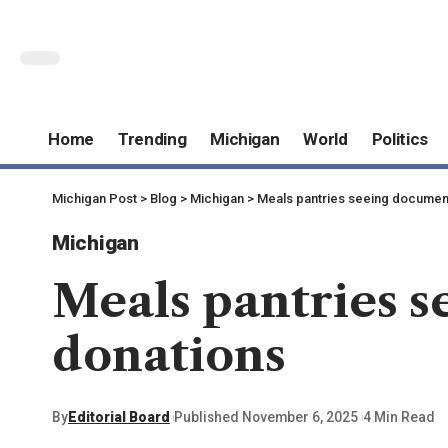
Home
Trending
Michigan
World
Politics
Michigan Post
>
Blog
>
Michigan
>
Meals pantries seeing documen
Michigan
Meals pantries 
donations
By
Editorial Board
Published November 6, 2025
4 Min Read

_ _ _ _ _

## Task
Copy the listing above word for word. Do not include the pictures.

## Your solution
Home
Trending
Michigan
World
Politics
Michigan Post
>
Blog
>
Michigan
>
Meals pantries seeing documen
Michigan
Meals pantries 
donations
By
Editorial Board
Published November 6, 2025
4 Min Read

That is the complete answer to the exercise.